• **What to do**
Pictures are to be left out. Return exactly the lines below from the one with "Bihar | காது வலி சிகிச்சைக்கு சென்று கையை" up to and including the one with "Services DMC à Barcelone".

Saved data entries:

- - -

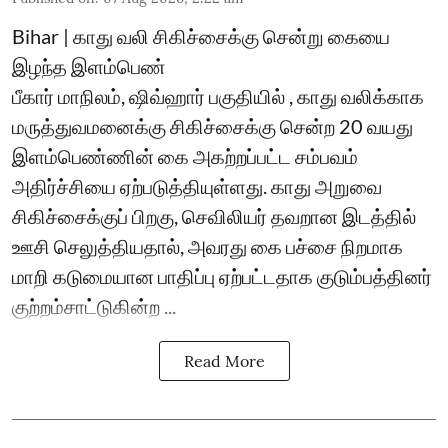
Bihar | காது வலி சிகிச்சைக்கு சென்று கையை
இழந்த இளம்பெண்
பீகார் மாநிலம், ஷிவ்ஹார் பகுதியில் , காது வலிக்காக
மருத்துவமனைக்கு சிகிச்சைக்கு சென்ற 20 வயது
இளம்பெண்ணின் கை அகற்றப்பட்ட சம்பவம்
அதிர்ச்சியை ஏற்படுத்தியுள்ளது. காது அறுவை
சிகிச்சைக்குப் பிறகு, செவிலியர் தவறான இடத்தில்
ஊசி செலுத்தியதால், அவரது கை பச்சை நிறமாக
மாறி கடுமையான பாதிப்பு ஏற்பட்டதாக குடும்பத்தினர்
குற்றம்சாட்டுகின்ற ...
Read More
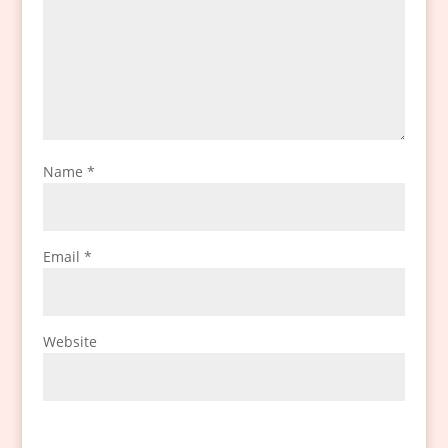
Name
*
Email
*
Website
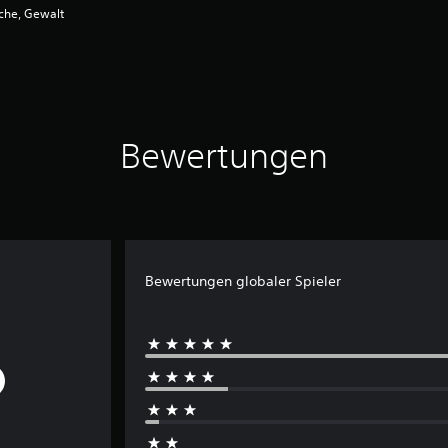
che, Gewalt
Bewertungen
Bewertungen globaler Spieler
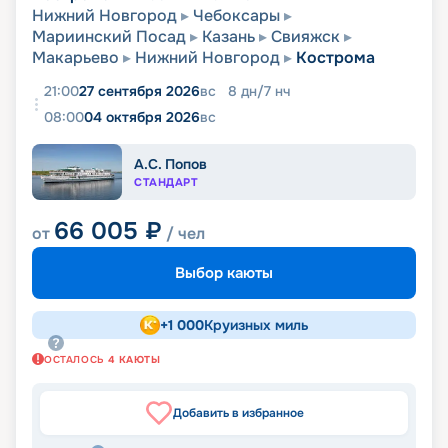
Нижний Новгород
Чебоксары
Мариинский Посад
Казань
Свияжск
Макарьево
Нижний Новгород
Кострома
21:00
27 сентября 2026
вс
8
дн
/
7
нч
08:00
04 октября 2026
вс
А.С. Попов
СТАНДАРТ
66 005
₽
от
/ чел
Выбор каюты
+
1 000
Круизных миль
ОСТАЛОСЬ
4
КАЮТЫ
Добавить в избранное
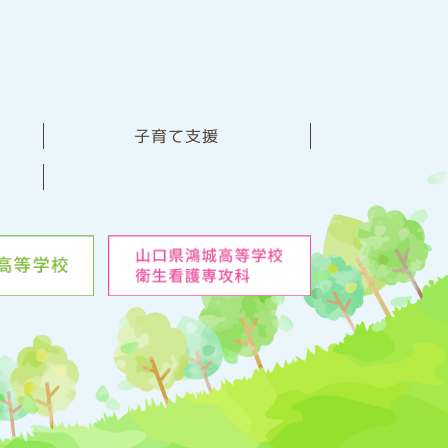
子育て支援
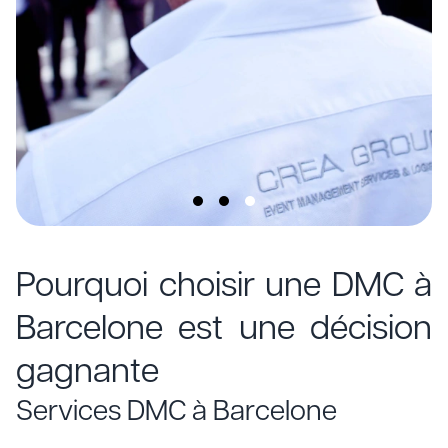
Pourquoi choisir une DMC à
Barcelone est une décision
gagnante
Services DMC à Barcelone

- - -

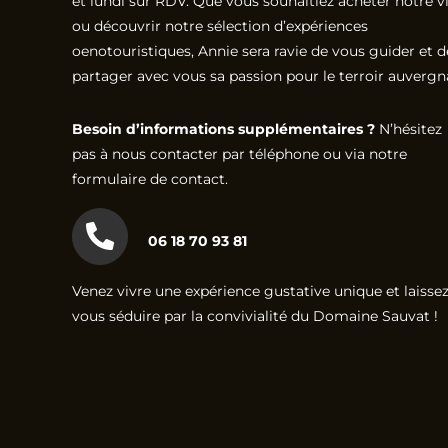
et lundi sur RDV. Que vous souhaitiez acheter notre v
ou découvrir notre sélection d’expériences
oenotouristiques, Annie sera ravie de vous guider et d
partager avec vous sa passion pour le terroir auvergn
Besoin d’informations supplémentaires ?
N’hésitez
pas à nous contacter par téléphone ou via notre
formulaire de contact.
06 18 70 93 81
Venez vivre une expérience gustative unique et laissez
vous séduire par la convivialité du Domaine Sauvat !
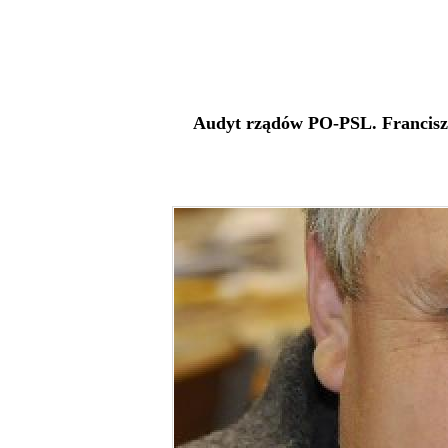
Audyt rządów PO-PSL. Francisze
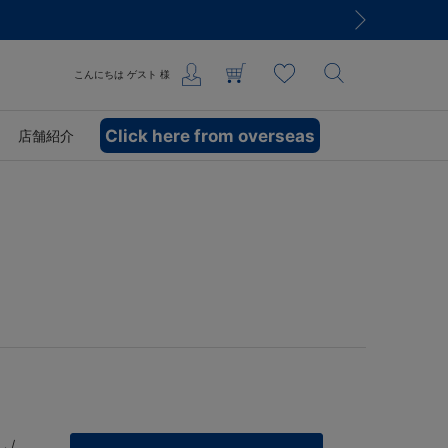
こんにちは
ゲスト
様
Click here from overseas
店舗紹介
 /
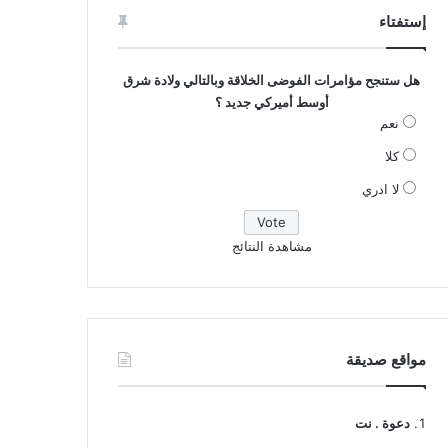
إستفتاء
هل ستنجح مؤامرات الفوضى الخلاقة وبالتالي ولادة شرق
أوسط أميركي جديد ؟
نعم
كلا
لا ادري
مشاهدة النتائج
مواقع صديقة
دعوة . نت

- - -

• **Response box**
Bihar | காது வலி சிகிச்சைக்கு சென்று கையை
இழந்த இளம்பெண்
பீகார் மாநிலம், ஷிவ்ஹார் பகுதியில் , காது வலிக்காக
மருத்துவமனைக்கு சிகிச்சைக்கு சென்ற 20 வயது
இளம்பெண்ணின் கை அகற்றப்பட்ட சம்பவம்
அதிர்ச்சியை ஏற்படுத்தியுள்ளது. காது அறுவை
சிகிச்சைக்குப் பிறகு, செவிலியர் தவறான இடத்தில்
ஊசி செலுத்தியதால், அவரது கை பச்சை நிறமாக
மாறி கடுமையான பாதிப்பு ஏற்பட்டதாக குடும்பத்தினர்
குற்றம்சாட்டுகின்ற ...
Read More
Name
*
Email
*
Website
che, Gewalt
Bewertungen
Bewertungen globaler Spieler
Нижний Новгород
Чебоксары
Мариинский Посад
Казань
Свияжск
Макарьево
Нижний Новгород
Кострома
21:00
27 сентября 2026
вс
8
дн
/
7
нч
08:00
04 октября 2026
вс
А.С. Попов
СТАНДАРТ
66 005
₽
от
/ чел
Выбор каюты
+
1 000
Круизных миль
ОСТАЛОСЬ
4
КАЮТЫ
Добавить в избранное
子育て支援
Pourquoi choisir une DMC à
Barcelone est une décision
gagnante
Services DMC à Barcelone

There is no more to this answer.